In panchina nell’indimenticabile incontro con il Senegal c’era proprio lui perché il capo allenatore, Royal Ivey, è assistente ai Brooklyn Nets e non ha potuto lasciare la sua squadra, impegnata nella stagione regolare NBA.
In realtà per rimpolpare il manipolo di sud-sudanesi per i Mondiali ci sarebbero anche altri buoni giocatori impegnati nella NBA: JT Thor dei Charlotte Hornets, Wenyen Gabriel dei Los Angeles Lakers e soprattutto Bol Bol, nel 2022-23 agli Orlando Magic insieme all’italo-americano Paolo Banchero. Al momento in cui stiamo scrivendo quest’articolo non sappiamo se scenderanno in campo nei match del girone iniziale della competizione contro Cina, Porto Rico e la Serbia del fenomeno Nikola Jokic, ma di certo la presenza di Bol Bol sarebbe a dir poco significativa e ammantata di grande romanticismo sportivo. Bol Bol è il figlio di un personaggio mitologico, purtroppo venuto a mancare nel 2010: Manute Bol. Di etnia Dinka, famosa per le altezze vertiginose dei suoi appartenenti, Manute non faceva eccezione, anzi. Con i suoi 2 metri e 31 centimetri è stato il giocatore più alto della storia della NBA, dove ha giocato per 11 anni distribuendo stoppate (una volta quattro in una singola azione) e tirando tiri da tre stilisticamente «singolari» che lo hanno reso un personaggio di culto assoluto, conteso dalle aziende per un ruolo da testimonial e adorato dai fan.

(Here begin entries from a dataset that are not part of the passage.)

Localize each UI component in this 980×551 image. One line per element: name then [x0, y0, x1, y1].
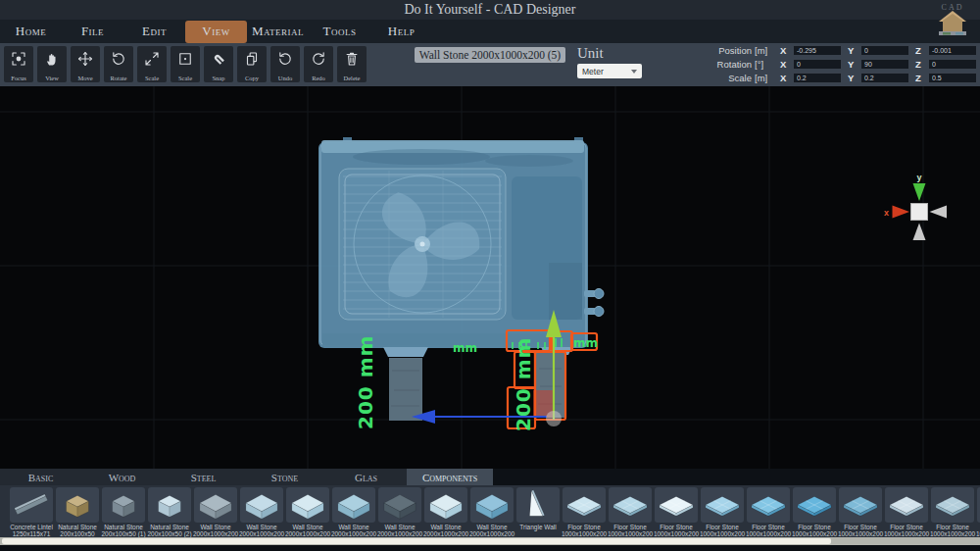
- position-z-input[interactable]: [928, 45, 977, 56]
- tab-wood[interactable]: Wood: [81, 469, 163, 485]
- palette-item-natural-stone[interactable]: Natural Stone200x100x50 (1): [101, 487, 146, 537]
- unit-select[interactable]: Meter: [577, 64, 642, 78]
- axis-gizmo[interactable]: y x: [884, 173, 947, 240]
- palette-item-wall-stone[interactable]: Wall Stone2000x1000x200: [469, 487, 514, 537]
- wall-stone-thumbnail: [378, 487, 421, 523]
- tab-glas[interactable]: Glas: [325, 469, 407, 485]
- menu-item-edit[interactable]: Edit: [123, 21, 185, 43]
- menu-item-help[interactable]: Help: [370, 21, 432, 43]
- palette-item-name: Floor Stone: [844, 524, 877, 530]
- natural-stone-thumbnail: [56, 487, 99, 523]
- concrete-lintel-thumbnail: [10, 487, 53, 523]
- scrollbar-thumb[interactable]: [2, 538, 831, 544]
- rotation-y-input[interactable]: [860, 59, 909, 70]
- menu-bar: HomeFileEditViewMaterialToolsHelp: [0, 20, 980, 43]
- pedestal-block[interactable]: [389, 358, 422, 421]
- tool-button-copy[interactable]: Copy: [237, 46, 267, 82]
- tool-button-snap[interactable]: Snap: [204, 46, 233, 82]
- tool-button-label: Focus: [11, 75, 26, 81]
- palette-item-natural-stone[interactable]: Natural Stone200x100x50: [55, 487, 100, 537]
- menu-item-home[interactable]: Home: [0, 21, 62, 43]
- unit-label: Unit: [577, 45, 642, 62]
- menu-item-view[interactable]: View: [185, 21, 247, 43]
- transform-panel: Position[m]XYZRotation[°]XYZScale[m]XYZ: [691, 44, 977, 83]
- rotation-z-input[interactable]: [928, 59, 977, 70]
- scale-x-input[interactable]: [793, 73, 842, 83]
- rotation-x-input[interactable]: [793, 59, 842, 70]
- ac-foot-left: [383, 347, 428, 357]
- copy-icon: [243, 49, 261, 69]
- palette-item-natural-stone[interactable]: Natural Stone200x100x50 (2): [147, 487, 192, 537]
- selected-stone-block[interactable]: [533, 353, 564, 418]
- palette-item-floor-stone[interactable]: Floor Stone1000x1000x200: [976, 487, 980, 537]
- bottom-filler: [0, 545, 980, 551]
- tool-button-rotate[interactable]: Rotate: [104, 46, 133, 82]
- position-y-input[interactable]: [860, 45, 909, 56]
- palette-item-floor-stone[interactable]: Floor Stone1000x1000x200: [654, 487, 699, 537]
- palette-scrollbar[interactable]: [0, 537, 980, 545]
- palette-item-dims: 1000x1000x200: [884, 530, 929, 537]
- tool-button-scale[interactable]: Scale: [171, 46, 200, 82]
- tool-button-label: Snap: [213, 75, 225, 81]
- palette-item-name: Floor Stone: [660, 524, 693, 530]
- redo-icon: [310, 49, 327, 69]
- tool-button-undo[interactable]: Undo: [270, 46, 300, 82]
- palette-item-wall-stone[interactable]: Wall Stone2000x1000x200: [331, 487, 376, 537]
- palette-item-dims: 200x100x50 (2): [147, 530, 191, 537]
- tool-button-move[interactable]: Move: [71, 46, 100, 82]
- menu-item-file[interactable]: File: [62, 21, 123, 43]
- palette-item-dims: 2000x1000x200: [331, 530, 376, 537]
- palette-item-concrete-lintel[interactable]: Concrete Lintel1250x115x71: [9, 487, 54, 537]
- toolbar: Wall Stone 2000x1000x200 (5) Unit Meter …: [0, 43, 980, 89]
- position-x-input[interactable]: [793, 45, 842, 56]
- menu-item-material[interactable]: Material: [247, 21, 309, 43]
- palette-item-floor-stone[interactable]: Floor Stone1000x1000x200: [700, 487, 745, 537]
- floor-stone-thumbnail: [931, 487, 974, 523]
- palette-item-wall-stone[interactable]: Wall Stone2000x1000x200: [377, 487, 422, 537]
- ac-unit-model[interactable]: [318, 137, 604, 357]
- tool-button-view[interactable]: View: [37, 46, 67, 82]
- palette-item-dims: 1000x1000x200: [930, 530, 975, 537]
- floor-stone-thumbnail: [747, 487, 790, 523]
- palette-item-dims: 1000x1000x200: [838, 530, 883, 537]
- palette-item-wall-stone[interactable]: Wall Stone2000x1000x200: [193, 487, 238, 537]
- origin-handle[interactable]: [546, 411, 562, 426]
- palette-item-floor-stone[interactable]: Floor Stone1000x1000x200: [838, 487, 883, 537]
- tool-button-focus[interactable]: Focus: [4, 46, 33, 82]
- palette-item-floor-stone[interactable]: Floor Stone1000x1000x200: [792, 487, 837, 537]
- palette-item-wall-stone[interactable]: Wall Stone2000x1000x200: [239, 487, 284, 537]
- tool-button-label: Rotate: [111, 75, 127, 81]
- viewport[interactable]: 200 mm 200 mm mm mm: [0, 86, 980, 469]
- floor-stone-thumbnail: [609, 487, 652, 523]
- axis-label-z: Z: [915, 59, 923, 70]
- tab-basic[interactable]: Basic: [0, 469, 81, 485]
- chevron-down-icon: [631, 70, 637, 74]
- palette-item-wall-stone[interactable]: Wall Stone2000x1000x200: [423, 487, 468, 537]
- palette-item-floor-stone[interactable]: Floor Stone1000x1000x200: [746, 487, 791, 537]
- palette-item-floor-stone[interactable]: Floor Stone1000x1000x200: [608, 487, 653, 537]
- axis-label-y: Y: [848, 73, 856, 83]
- tool-button-scale[interactable]: Scale: [137, 46, 167, 82]
- transform-row-scale: Scale[m]XYZ: [691, 72, 977, 83]
- tab-stone[interactable]: Stone: [244, 469, 325, 485]
- tab-steel[interactable]: Steel: [163, 469, 244, 485]
- tool-button-redo[interactable]: Redo: [304, 46, 333, 82]
- palette-item-triangle-wall[interactable]: Triangle Wall: [515, 487, 561, 537]
- tool-button-label: Undo: [278, 75, 292, 81]
- palette-item-floor-stone[interactable]: Floor Stone1000x1000x200: [930, 487, 975, 537]
- scale-y-input[interactable]: [860, 73, 909, 83]
- menu-item-tools[interactable]: Tools: [309, 21, 370, 43]
- selection-label: Wall Stone 2000x1000x200 (5): [415, 47, 565, 63]
- floor-stone-thumbnail: [793, 487, 836, 523]
- scale-z-input[interactable]: [928, 73, 977, 83]
- palette-item-wall-stone[interactable]: Wall Stone2000x1000x200: [285, 487, 330, 537]
- tab-components[interactable]: Components: [407, 469, 493, 485]
- palette-item-floor-stone[interactable]: Floor Stone1000x1000x200: [884, 487, 929, 537]
- palette-item-name: Wall Stone: [292, 524, 322, 530]
- palette-item-name: Floor Stone: [567, 524, 601, 530]
- palette-item-name: Wall Stone: [200, 524, 230, 530]
- axis-label-y: Y: [848, 59, 856, 70]
- tool-button-delete[interactable]: Delete: [337, 46, 367, 82]
- palette-item-floor-stone[interactable]: Floor Stone1000x1000x200: [562, 487, 607, 537]
- palette-item-dims: 1000x1000x200: [608, 530, 653, 537]
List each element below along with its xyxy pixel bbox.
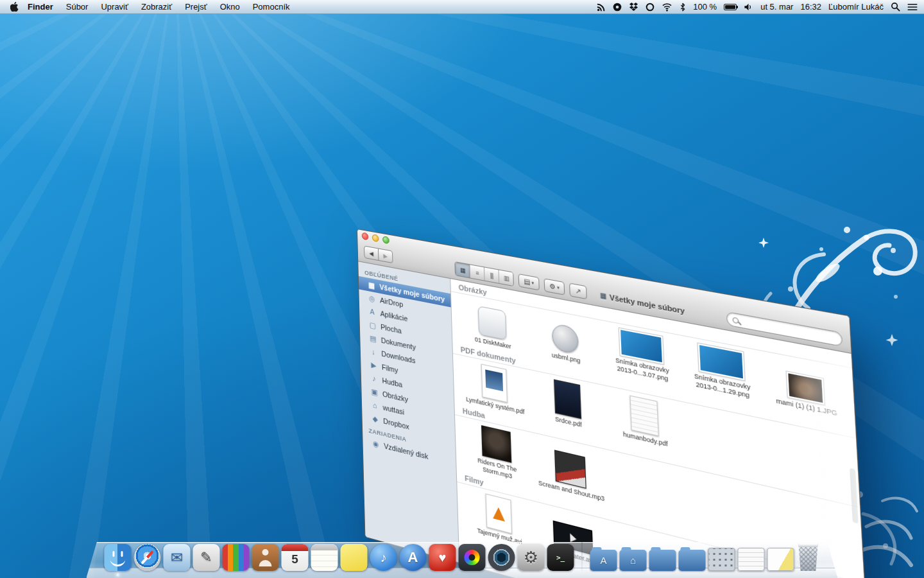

Un gigante magro da far paura, fonte inesauribile di aneddoti – a 15 anni avrebbe ucciso un leone con una lancia per proteggere il gregge di famiglia – Bol è anche stato uno dei primi giocatori stranieri a lasciare un segno nella NBA, contribuendo a renderla fenomeno globale ed Eldorado commerciale. A fine carriera fece anche una rapida comparsata in Italia, disputando solo due partite con Forlì.
Peccato che il grande Manute non possa vedere il suo Sud Sudan cimentarsi in un grande torneo internazionale di basket. Qualunque sarà il risultato dei tre match del girone, sarà un raro momento di gioia e distrazione per un popolo tormentato, uscito nel 2020 da sette anni di una guerra civile che ha causato almeno 400mila vittime, con oltre 4 milioni di profughi su 10 milioni di abitanti.